Printed circuit board

4 Points about the development of substrates for printed circuit boards

The basic characteristics of the printed circuit board depend on the performance of the substrate board. To improve the technical performance of the printed circuit board, the performance of the printed circuit substrate board must be improved first. In order to meet the needs of the development of the printed circuit board, various new materials It is being gradually developed and put into use.

In recent years, the focus of the PCB market has shifted from computers to communications, including base stations, servers, and mobile terminals. Mobile communication devices represented by smart phones have driven PCBs to higher density, lighter weight, and higher functionality. Printed circuit technology is inseparable from substrate materials, which also involves the technical requirements of PCB substrates. The relevant content of substrate materials is now organized into a special article for the reference of the CCL industry.

1 The demand for high-density and fine-line

1.1 Demand for copper foil

PCBs are all developing toward high-density and thin-line development, and HDI boards are particularly prominent. Ten years ago, IPC defined the HDI board as line width/line spacing (L/S) of 0.1mm/0.1mm and below.

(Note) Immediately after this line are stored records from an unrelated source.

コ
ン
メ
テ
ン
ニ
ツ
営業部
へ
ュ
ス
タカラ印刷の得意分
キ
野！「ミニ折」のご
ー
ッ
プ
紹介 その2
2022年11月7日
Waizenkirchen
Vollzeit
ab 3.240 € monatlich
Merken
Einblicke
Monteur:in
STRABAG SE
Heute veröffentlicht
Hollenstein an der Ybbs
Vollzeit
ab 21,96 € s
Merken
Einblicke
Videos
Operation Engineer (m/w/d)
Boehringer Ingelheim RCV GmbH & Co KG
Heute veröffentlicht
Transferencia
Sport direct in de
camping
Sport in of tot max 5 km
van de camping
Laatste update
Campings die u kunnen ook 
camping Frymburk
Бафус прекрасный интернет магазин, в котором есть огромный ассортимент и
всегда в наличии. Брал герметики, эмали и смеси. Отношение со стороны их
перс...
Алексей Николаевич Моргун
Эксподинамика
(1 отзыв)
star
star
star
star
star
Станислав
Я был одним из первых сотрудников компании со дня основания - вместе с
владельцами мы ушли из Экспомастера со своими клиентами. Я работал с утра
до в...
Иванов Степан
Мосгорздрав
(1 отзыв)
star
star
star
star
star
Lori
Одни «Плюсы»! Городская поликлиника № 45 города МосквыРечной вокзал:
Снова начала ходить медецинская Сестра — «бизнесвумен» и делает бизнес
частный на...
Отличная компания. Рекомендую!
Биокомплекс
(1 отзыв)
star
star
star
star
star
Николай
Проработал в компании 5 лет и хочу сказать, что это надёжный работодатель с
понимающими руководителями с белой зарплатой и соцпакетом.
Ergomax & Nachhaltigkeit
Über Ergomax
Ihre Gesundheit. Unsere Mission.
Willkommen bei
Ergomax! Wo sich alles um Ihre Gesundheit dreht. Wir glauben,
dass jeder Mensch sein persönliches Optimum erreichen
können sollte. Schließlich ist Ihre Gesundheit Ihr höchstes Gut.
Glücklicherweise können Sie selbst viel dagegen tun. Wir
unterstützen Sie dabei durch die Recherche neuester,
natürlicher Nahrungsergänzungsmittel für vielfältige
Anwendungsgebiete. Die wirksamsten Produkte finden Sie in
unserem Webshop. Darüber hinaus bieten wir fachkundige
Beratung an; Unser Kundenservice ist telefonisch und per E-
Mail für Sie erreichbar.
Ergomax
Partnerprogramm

Now the industry basically achieves a conventional L/S of 60μm, and an advanced L/S of 40μm. Japan’s 2013 version of the installation technology roadmap data is that in 2014, the conventional L/S of the HDI board was 50μm, the advanced L/S was 35μm, and the trial-produced L/S was 20μm.

PCB circuit pattern formation, the traditional chemical etching process (subtractive method) after photoimaging on the copper foil substrate, the minimum limit of subtractive method for making fine lines is about 30μm, and thin copper foil (9~12μm) substrate is required . Due to the high price of thin copper foil CCL and the many defects in thin copper foil lamination, many factories produce 18μm copper foil and then use etching to thin the copper layer during production. This method has many processes, difficult thickness control, and high cost. It is better to use thin copper foil. In addition, when the PCB circuit L/S is less than 20μm, the thin copper foil is generally difficult to handle. It requires an ultra-thin copper foil (3~5μm) substrate and an ultra-thin copper foil attached to the carrier.

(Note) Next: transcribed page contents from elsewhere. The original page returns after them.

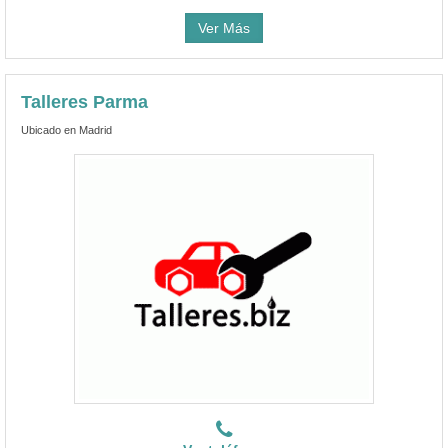
Ver Más
Talleres Parma
Ubicado en Madrid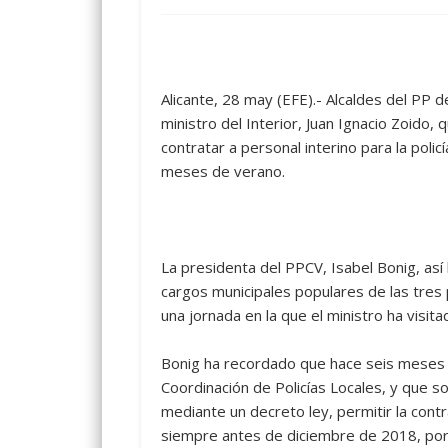
Alicante, 28 may (EFE).- Alcaldes del PP d
ministro del Interior, Juan Ignacio Zoido,
contratar a personal interino para la poli
meses de verano.
La presidenta del PPCV, Isabel Bonig, así
cargos municipales populares de las tres p
una jornada en la que el ministro ha visit
Bonig ha recordado que hace seis meses 
Coordinación de Policías Locales, y que 
mediante un decreto ley, permitir la contr
siempre antes de diciembre de 2018, por 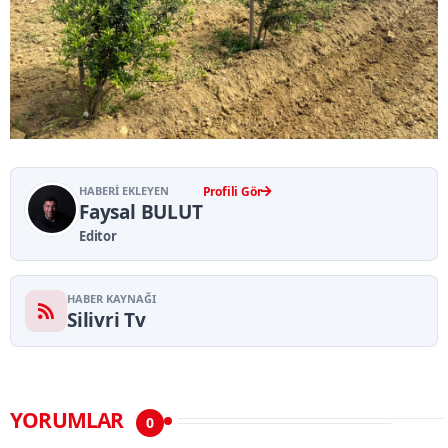
HABERI EKLEYEN
Profili Gör
Faysal BULUT
Editor
HABER KAYNAĞI
Silivri Tv
YORUMLAR
0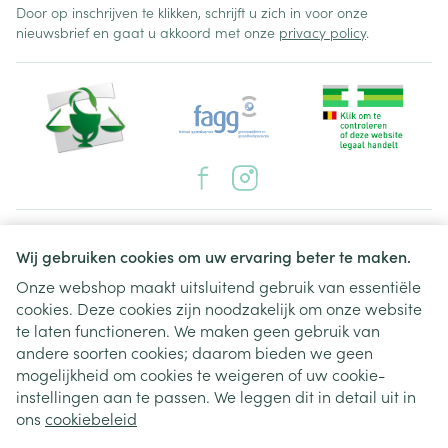
Door op inschrijven te klikken, schrijft u zich in voor onze
nieuwsbrief en gaat u akkoord met onze
privacy policy
.
Juridische links
Wij gebruiken cookies om uw ervaring beter te maken.
Onze webshop maakt uitsluitend gebruik van essentiële
cookies. Deze cookies zijn noodzakelijk om onze website
te laten functioneren. We maken geen gebruik van
andere soorten cookies; daarom bieden we geen
mogelijkheid om cookies te weigeren of uw cookie-
instellingen aan te passen. We leggen dit in detail uit in
ons
cookiebeleid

In addition to thinner copper foils, the current fine lines require low roughness on the surface of the copper foil. Generally, in order to improve the bonding force between the copper foil and the substrate and to ensure the conductor peeling strength, the copper foil layer is roughened. The roughness of the conventional copper foil is greater than 5μm. The embedding of copper foil’s rough peaks into the substrate improves the peeling resistance, but in order to control the accuracy of the wire during the line etching, it is easy to have the embedding substrate peaks remaining, causing short circuits between the lines or reduced insulation, which is very important for fine lines. The line is particularly serious. Therefore, copper foils with low roughness (less than 3 μm) and even lower roughness (1.5 μm) are required. However, the roughness of the copper foil is reduced and the peeling strength of the conductor must be maintained. Special treatment is required on the surface of the copper foil and the surface of the substrate resin. If there is a smooth resin surface electroless copper plated copper foil with high bonding strength; “Molecular bonding technology” is to chemically treat the surface of the resin substrate to form a functional group that can be closely combined with the copper layer.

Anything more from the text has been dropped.